Alan Brazil’s Sports Breakfast: where hope springs eternal

Alan Brazil.
Alan Brazil. Photograph: Richard Saker

Most news radio, particularly in the run-up to an election, is about things yet to happen; sentences beginning “Ed Miliband is today expected to”, or “a new poll published later today will say”. Similarly, most sports radio is about games yet to be played and therefore is less about physical activity than the pathetic optimism of fans. These are always “big” games, apart from the ones that are “massive”, the tiny subset that are “massive, massive” and the special handful for which only the single, awe-struck syllable “huge” will do. Hope is the lingua franca of Alan Brazil’s Sports Breakfast (Weekdays, 6am, TalkSport). Here, every sun rises on a day fresh with possibility. Here, Alan and his accomplice Brian “Pitbull” Moore are happy to encourage us all in the illusion that we can somehow guess what will come to pass when the match is played later in the day. The following day, they won’t bother referring back to whether they were right or wrong because by then another sun will have risen on another set of fixtures in which to invest our hopes. Alan’s theme tune is Zip-a-Dee-Doo-Dah, which seems about right.

Geoffrey Boycott delivers a very different sort of radio gold, for which much thanks. He’s breathtakingly pompous, of course, utterly tin-eared when it comes to any form of humour, and prone to calling all female colleagues “love”, but in the context of a commentariat who have been trained by their upbringing and social media to avoid saying anything that might cause offence, Boycott is more precious than ever. The more his colleagues aspire to a smooth and professional way of doing things, the more we need somebody who’s neither. Every time he enters the commentary box for Test Match Special (Friday, 2.45pm, Radio 4 LW and 5 Live Sports Extra) on this West Indies tour, it’s as if he’s been conveyed there directly by a particularly bitter wind off Ilkley Moor. Geoffrey’s utter certainty that he knows exactly what’s wrong and how to fix it immediately takes the pressure off everyone around him. Within half an hour of the beginning of this series, England were losing wickets and Geoffrey had announced that half the backroom staff should be sent directly to the airport. All Ed Smith, who is Boycott’s polar opposite, had to do was offer the odd pained “mm” sound. When Sir Geoffrey does finally leave the crease he’ll take more replacing as a summariser than he ever did as a player.
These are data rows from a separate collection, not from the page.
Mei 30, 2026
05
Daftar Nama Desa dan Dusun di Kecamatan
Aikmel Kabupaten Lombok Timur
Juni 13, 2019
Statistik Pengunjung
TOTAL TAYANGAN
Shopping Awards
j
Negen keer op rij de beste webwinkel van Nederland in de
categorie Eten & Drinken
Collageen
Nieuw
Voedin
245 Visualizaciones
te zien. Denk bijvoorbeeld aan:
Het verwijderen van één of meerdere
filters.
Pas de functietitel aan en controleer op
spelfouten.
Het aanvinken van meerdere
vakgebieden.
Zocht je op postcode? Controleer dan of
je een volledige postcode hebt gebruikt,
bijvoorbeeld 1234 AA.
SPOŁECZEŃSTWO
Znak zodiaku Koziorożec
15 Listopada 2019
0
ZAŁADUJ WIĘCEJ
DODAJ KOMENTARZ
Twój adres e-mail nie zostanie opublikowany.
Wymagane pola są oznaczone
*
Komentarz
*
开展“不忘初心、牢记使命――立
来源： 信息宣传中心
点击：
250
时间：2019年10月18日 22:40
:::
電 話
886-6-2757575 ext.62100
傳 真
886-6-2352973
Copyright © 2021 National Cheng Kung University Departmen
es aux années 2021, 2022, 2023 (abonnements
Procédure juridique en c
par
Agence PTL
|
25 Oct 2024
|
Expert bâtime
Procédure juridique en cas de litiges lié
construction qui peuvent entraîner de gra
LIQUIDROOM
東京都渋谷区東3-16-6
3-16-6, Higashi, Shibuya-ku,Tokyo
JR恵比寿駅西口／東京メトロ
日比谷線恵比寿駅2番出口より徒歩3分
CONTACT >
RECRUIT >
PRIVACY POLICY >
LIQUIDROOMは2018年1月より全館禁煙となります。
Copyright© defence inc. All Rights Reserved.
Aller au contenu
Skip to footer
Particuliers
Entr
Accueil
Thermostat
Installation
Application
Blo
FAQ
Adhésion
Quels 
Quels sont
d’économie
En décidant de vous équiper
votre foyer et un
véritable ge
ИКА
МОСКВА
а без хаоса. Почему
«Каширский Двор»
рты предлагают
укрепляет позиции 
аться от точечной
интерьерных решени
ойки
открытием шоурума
The sound of the week comes from Dr Fagan, the depressed headmaster of the very minor school to which the hapless Paul Pennyfeather is consigned in this two-part adaptation of Evelyn Waugh’s Decline And Fall (Sunday, 3pm, Radio 4). “The Welsh are the only nation in the world that has produced no graphic or plastic art, no architecture, no drama. They just…” – pause – “sing.” Dr Fagan suffuses that single syllable with a universe of regret, like a Ry Cooder fill on a Blind Alfred Reed song. Waugh continues to work brilliantly on radio. Decline And Fall provides a timely corrective to some of the windier pronouncements made about education in the course of the election campaign. Pennyfeather, who has been hired to teach German, protests he doesn’t actually know a word of the language. “It doesn’t do to be too modest,” says Dr Fagan.

The unfailingly charming Dave Grohl is the star guest on The First Time (Sunday, 1pm, 6 Music) with Matt Everitt, picking songs by the Beatles, Neil Young and Led Zep.